■ Exercise description:
In the entries below, the lines from the one with "thing be perfectly" through the one with "Let our professional" are to be copied exactly; both ends count.

Start of Data for analysis

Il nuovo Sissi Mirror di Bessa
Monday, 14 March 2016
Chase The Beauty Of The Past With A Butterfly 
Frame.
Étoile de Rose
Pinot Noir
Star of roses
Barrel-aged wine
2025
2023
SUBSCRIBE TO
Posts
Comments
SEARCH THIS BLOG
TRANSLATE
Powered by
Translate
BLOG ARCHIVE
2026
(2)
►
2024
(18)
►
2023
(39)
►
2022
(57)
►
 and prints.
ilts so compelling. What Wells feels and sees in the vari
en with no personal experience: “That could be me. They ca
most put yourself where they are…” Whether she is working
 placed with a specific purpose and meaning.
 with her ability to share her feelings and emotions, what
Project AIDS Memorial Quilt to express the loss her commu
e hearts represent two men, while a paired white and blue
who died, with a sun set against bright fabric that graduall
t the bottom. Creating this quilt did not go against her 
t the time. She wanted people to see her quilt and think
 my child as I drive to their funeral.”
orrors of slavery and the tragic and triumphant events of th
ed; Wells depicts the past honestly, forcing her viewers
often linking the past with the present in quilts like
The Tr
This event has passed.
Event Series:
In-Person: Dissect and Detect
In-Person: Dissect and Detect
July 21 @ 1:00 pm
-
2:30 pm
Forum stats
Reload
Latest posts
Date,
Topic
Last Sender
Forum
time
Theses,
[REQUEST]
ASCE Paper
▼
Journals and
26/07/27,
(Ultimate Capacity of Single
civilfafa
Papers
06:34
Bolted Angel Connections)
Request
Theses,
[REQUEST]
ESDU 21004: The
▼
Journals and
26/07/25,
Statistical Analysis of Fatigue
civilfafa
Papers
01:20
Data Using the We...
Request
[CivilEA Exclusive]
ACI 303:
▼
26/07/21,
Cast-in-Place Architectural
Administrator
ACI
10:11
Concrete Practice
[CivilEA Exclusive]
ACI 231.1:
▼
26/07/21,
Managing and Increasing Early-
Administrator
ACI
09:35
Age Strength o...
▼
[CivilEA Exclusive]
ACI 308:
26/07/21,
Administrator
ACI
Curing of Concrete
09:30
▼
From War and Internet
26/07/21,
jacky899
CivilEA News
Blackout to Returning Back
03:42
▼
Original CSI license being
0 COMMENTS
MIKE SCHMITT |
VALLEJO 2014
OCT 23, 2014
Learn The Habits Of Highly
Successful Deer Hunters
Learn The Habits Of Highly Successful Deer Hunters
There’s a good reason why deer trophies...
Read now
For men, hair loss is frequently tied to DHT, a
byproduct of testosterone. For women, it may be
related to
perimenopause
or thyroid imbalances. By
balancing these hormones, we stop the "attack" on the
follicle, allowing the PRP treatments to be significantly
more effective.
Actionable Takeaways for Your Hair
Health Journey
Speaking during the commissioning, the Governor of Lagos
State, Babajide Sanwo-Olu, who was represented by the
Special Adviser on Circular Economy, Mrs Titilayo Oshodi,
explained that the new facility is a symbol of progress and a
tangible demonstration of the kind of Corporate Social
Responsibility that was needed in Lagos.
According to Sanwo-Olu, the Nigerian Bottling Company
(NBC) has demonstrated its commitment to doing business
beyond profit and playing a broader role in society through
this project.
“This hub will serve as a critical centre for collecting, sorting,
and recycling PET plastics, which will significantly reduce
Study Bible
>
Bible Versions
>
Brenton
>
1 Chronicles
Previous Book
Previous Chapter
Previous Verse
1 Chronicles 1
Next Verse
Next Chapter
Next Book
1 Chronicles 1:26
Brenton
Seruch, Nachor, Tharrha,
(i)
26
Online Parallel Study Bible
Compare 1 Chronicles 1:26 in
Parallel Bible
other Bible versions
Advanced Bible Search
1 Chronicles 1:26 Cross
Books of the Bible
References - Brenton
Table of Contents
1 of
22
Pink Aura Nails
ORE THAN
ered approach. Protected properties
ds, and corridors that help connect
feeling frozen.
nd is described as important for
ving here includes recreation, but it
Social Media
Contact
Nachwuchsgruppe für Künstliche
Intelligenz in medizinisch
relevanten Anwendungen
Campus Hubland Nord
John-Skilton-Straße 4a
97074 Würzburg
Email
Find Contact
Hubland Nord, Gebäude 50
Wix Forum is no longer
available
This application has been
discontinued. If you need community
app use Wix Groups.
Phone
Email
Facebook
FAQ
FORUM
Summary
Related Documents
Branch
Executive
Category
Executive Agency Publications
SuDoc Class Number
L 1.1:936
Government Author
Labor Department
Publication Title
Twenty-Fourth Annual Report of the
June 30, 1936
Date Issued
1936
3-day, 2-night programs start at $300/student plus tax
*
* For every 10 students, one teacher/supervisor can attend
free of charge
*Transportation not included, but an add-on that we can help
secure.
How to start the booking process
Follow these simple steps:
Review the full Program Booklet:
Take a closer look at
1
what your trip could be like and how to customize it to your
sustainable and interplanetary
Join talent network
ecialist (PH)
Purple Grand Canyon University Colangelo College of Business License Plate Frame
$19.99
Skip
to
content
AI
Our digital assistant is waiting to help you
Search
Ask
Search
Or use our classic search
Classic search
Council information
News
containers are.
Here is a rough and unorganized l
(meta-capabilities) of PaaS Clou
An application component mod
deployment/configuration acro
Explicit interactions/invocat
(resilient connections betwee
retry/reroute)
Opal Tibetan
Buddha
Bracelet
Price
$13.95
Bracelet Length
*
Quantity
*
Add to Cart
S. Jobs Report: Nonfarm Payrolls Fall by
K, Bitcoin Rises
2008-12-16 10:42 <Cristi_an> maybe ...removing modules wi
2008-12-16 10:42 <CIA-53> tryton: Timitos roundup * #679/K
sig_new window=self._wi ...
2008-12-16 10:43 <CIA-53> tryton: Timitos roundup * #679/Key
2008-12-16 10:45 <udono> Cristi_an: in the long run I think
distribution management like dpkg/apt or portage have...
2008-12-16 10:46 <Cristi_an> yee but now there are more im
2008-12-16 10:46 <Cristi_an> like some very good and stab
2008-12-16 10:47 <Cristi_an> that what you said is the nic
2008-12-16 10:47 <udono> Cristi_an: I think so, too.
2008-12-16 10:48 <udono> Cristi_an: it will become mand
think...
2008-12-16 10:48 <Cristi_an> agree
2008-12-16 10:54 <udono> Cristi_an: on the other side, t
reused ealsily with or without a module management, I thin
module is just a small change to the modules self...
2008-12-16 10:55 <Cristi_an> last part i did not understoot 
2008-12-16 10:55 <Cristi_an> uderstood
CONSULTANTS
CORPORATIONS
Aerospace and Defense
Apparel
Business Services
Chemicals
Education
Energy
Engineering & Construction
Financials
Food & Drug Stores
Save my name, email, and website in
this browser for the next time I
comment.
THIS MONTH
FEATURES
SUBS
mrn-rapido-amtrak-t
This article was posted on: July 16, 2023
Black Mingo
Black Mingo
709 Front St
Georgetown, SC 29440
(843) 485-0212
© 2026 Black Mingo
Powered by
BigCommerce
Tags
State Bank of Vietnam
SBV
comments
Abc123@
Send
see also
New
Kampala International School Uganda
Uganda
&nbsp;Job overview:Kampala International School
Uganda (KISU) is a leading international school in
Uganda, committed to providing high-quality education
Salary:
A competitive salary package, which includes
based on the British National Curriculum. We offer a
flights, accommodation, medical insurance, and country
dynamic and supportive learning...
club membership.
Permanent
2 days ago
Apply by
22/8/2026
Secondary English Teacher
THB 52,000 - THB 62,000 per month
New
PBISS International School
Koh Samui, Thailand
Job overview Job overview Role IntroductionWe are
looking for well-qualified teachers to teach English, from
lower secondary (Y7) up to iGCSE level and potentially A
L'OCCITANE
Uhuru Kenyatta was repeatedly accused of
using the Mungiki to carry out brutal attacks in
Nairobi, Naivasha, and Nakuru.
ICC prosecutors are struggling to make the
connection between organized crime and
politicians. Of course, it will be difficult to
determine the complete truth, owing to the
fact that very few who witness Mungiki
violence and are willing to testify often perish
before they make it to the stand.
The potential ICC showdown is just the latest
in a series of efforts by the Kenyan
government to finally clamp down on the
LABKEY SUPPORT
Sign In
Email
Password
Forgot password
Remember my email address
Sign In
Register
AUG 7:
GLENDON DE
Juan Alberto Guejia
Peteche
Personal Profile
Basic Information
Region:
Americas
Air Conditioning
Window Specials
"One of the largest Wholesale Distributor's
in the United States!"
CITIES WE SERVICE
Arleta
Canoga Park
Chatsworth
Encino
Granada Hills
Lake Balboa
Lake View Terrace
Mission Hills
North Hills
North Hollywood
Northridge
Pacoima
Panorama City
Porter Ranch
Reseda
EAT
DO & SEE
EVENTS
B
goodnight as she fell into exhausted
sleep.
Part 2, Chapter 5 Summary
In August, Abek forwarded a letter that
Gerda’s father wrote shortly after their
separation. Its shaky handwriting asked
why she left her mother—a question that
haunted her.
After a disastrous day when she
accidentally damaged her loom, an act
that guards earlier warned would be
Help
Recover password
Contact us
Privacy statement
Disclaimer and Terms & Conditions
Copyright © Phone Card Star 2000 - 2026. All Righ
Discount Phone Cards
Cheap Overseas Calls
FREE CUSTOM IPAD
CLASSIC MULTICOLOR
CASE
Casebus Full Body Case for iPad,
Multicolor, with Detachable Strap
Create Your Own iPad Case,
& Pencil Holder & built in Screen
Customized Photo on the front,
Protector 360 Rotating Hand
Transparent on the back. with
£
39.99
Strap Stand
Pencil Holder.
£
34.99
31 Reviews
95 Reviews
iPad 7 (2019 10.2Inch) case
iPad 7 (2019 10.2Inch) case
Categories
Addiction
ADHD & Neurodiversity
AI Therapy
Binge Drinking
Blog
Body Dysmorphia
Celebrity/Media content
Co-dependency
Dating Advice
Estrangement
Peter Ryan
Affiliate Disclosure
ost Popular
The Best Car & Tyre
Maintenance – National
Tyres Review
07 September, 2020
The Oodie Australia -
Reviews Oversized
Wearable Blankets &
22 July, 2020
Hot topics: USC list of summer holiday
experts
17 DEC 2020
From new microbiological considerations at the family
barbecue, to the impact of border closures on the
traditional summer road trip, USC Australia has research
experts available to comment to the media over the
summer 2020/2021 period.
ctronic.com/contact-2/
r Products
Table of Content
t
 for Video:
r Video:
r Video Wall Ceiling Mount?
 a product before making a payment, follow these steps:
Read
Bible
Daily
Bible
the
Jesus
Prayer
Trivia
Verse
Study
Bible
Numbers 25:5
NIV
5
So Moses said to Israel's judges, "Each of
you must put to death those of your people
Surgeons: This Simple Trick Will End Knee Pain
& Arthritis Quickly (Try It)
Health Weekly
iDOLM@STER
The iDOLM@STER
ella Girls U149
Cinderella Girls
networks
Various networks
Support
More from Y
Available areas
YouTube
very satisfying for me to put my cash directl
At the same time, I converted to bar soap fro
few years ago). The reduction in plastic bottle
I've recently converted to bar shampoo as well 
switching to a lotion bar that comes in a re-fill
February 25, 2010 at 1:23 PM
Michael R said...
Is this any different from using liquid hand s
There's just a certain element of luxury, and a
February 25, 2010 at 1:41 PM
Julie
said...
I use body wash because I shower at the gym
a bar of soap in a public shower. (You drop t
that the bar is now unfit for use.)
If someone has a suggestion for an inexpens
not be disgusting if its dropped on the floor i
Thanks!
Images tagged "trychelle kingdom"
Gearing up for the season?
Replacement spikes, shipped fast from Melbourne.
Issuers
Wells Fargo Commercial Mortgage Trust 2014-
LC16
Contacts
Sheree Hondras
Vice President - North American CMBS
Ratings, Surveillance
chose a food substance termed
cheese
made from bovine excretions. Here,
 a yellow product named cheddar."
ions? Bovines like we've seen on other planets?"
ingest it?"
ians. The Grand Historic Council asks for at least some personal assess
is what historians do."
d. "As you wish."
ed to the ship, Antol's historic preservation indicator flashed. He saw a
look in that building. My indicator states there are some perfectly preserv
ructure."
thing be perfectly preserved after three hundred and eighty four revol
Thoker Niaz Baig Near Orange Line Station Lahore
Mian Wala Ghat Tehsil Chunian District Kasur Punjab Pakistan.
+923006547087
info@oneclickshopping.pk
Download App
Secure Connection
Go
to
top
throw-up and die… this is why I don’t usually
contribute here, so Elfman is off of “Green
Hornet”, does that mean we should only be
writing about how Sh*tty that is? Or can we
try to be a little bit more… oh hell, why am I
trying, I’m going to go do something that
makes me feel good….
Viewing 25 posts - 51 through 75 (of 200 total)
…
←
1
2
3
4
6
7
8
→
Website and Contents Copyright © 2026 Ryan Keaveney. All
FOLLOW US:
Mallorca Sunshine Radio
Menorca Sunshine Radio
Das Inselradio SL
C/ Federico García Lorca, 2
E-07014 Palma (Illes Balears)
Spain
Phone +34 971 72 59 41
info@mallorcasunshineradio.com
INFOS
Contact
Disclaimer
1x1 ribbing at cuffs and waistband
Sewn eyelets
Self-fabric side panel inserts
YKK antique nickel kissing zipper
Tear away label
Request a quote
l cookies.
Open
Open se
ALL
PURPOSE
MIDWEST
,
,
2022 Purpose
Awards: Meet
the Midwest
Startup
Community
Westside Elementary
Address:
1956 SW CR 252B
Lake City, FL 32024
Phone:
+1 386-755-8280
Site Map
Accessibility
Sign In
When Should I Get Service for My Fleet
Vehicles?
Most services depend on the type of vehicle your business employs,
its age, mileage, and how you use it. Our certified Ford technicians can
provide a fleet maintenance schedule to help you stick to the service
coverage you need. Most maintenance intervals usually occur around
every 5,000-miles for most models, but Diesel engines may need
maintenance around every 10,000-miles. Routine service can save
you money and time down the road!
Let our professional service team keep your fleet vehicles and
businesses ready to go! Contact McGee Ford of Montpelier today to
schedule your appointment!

End of Data for analysis

■ Worked solution:
thing be perfectly preserved after three hundred and eighty four revol
Thoker Niaz Baig Near Orange Line Station Lahore
Mian Wala Ghat Tehsil Chunian District Kasur Punjab Pakistan.
+923006547087
info@oneclickshopping.pk
Download App
Secure Connection
Go
to
top
throw-up and die… this is why I don’t usually
contribute here, so Elfman is off of “Green
Hornet”, does that mean we should only be
writing about how Sh*tty that is? Or can we
try to be a little bit more… oh hell, why am I
trying, I’m going to go do something that
makes me feel good….
Viewing 25 posts - 51 through 75 (of 200 total)
…
←
1
2
3
4
6
7
8
→
Website and Contents Copyright © 2026 Ryan Keaveney. All
FOLLOW US:
Mallorca Sunshine Radio
Menorca Sunshine Radio
Das Inselradio SL
C/ Federico García Lorca, 2
E-07014 Palma (Illes Balears)
Spain
Phone +34 971 72 59 41
info@mallorcasunshineradio.com
INFOS
Contact
Disclaimer
1x1 ribbing at cuffs and waistband
Sewn eyelets
Self-fabric side panel inserts
YKK antique nickel kissing zipper
Tear away label
Request a quote
l cookies.
Open
Open se
ALL
PURPOSE
MIDWEST
,
,
2022 Purpose
Awards: Meet
the Midwest
Startup
Community
Westside Elementary
Address:
1956 SW CR 252B
Lake City, FL 32024
Phone:
+1 386-755-8280
Site Map
Accessibility
Sign In
When Should I Get Service for My Fleet
Vehicles?
Most services depend on the type of vehicle your business employs,
its age, mileage, and how you use it. Our certified Ford technicians can
provide a fleet maintenance schedule to help you stick to the service
coverage you need. Most maintenance intervals usually occur around
every 5,000-miles for most models, but Diesel engines may need
maintenance around every 10,000-miles. Routine service can save
you money and time down the road!
Let our professional service team keep your fleet vehicles and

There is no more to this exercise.